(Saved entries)
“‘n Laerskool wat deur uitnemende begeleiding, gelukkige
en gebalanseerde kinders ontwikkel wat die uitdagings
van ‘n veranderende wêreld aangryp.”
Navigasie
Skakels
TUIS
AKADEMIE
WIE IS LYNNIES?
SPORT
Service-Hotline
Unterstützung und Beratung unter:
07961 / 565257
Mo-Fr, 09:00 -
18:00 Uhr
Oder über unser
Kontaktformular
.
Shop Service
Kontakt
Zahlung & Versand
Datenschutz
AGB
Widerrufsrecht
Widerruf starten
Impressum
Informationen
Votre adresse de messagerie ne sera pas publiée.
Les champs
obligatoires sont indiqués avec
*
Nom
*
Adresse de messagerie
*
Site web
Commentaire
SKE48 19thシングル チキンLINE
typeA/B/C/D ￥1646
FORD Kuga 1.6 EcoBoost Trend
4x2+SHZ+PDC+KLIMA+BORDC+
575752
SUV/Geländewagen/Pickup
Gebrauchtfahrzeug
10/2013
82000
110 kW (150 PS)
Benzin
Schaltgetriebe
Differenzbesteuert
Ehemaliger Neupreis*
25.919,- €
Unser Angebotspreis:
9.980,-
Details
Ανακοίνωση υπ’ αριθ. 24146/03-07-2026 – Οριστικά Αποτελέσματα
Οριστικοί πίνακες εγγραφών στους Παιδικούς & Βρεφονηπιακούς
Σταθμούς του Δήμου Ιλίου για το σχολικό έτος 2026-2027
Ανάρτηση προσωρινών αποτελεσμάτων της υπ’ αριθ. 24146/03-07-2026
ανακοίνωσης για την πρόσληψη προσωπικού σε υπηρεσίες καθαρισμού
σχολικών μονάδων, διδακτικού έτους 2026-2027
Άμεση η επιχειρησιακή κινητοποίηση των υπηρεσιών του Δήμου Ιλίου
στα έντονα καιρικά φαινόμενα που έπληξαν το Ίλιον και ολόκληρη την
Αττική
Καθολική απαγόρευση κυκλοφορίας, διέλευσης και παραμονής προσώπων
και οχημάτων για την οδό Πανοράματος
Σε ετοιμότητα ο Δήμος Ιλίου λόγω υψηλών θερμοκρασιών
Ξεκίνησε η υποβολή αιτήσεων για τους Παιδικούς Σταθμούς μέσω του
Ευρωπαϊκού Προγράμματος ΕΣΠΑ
---
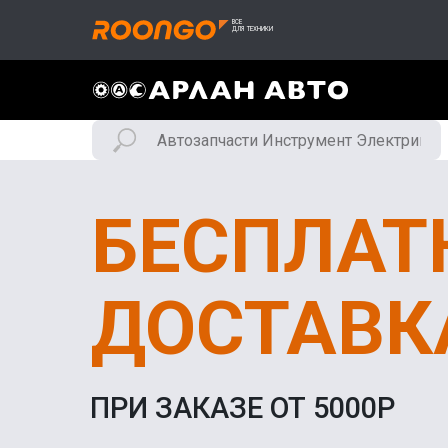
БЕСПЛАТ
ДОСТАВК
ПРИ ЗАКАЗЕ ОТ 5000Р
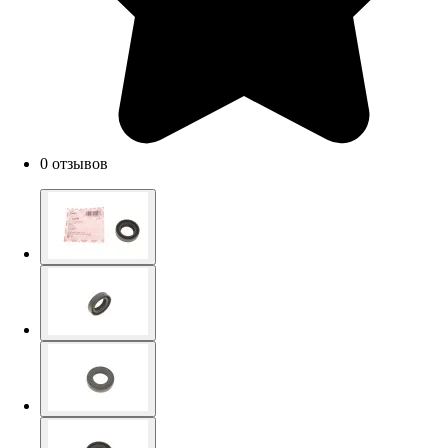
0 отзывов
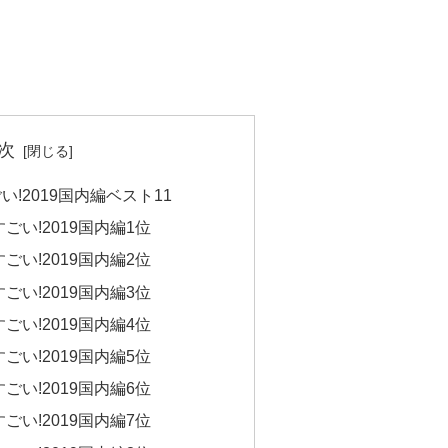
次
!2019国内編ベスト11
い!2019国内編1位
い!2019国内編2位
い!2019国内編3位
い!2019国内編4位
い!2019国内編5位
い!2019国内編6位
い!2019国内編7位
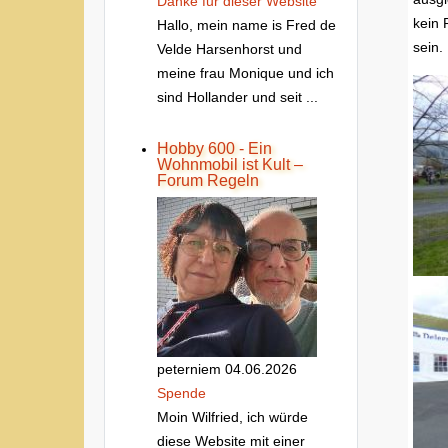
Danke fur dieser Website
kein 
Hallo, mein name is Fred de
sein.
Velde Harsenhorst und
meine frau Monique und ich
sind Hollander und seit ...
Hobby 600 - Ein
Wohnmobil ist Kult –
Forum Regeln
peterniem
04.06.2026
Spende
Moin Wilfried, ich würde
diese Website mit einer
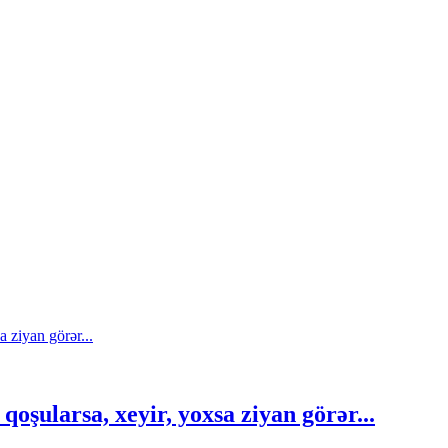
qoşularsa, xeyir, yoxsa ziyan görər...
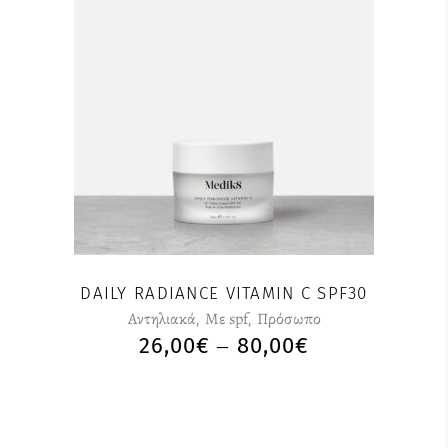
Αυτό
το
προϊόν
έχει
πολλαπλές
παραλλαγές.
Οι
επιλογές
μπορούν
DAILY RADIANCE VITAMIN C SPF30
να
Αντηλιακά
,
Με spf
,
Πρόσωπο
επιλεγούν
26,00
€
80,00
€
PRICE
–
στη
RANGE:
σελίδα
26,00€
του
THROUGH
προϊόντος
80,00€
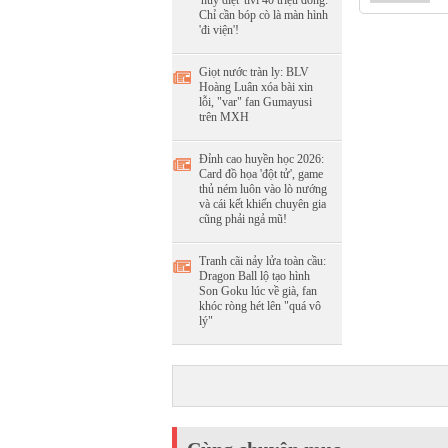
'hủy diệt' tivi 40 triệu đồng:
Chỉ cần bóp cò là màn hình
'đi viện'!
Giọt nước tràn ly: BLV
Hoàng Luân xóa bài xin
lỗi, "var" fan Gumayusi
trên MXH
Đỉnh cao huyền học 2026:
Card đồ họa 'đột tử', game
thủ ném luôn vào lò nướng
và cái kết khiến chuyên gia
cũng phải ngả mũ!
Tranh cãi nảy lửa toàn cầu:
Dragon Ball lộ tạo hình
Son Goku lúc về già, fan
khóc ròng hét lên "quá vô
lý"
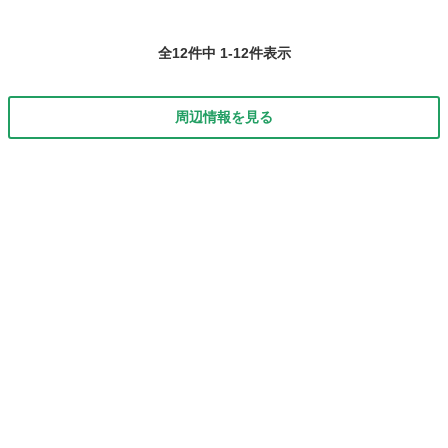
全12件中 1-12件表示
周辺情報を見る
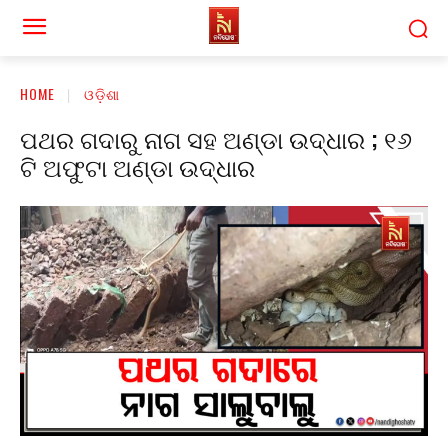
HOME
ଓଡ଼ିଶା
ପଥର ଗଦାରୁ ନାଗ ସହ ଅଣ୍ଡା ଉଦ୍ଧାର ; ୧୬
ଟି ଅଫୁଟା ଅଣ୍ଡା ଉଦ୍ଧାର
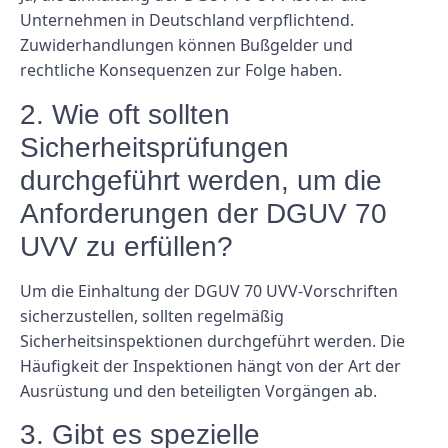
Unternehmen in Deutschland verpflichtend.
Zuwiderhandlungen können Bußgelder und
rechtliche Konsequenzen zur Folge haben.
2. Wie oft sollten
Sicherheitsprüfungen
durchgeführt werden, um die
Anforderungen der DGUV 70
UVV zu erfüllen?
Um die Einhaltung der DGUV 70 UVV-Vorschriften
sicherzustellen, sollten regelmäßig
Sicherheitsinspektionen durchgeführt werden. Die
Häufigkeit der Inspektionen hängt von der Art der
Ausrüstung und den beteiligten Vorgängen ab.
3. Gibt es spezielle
--
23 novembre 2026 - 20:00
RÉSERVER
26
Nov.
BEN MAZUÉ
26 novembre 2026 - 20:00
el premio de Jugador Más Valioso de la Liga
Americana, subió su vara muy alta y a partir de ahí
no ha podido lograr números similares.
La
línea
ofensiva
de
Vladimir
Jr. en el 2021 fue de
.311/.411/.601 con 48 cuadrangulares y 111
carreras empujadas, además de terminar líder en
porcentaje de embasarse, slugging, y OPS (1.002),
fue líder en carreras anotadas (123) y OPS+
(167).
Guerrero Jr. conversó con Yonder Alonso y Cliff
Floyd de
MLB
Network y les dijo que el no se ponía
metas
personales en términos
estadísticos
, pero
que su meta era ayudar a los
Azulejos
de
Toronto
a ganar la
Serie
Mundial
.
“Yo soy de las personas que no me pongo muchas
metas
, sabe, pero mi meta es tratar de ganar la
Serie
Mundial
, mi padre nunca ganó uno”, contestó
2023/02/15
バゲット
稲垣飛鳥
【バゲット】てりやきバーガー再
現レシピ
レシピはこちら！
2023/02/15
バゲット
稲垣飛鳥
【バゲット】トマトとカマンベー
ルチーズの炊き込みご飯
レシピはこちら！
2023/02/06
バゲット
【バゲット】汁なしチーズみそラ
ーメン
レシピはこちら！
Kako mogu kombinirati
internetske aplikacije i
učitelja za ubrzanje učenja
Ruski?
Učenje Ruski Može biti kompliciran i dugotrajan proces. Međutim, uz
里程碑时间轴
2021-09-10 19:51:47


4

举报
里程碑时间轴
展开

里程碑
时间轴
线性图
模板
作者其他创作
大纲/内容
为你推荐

- TASK DIRECTIONS:
State the count of lines above containing the string "pero", and add nothing to it.

- ANSWER SPACE:
2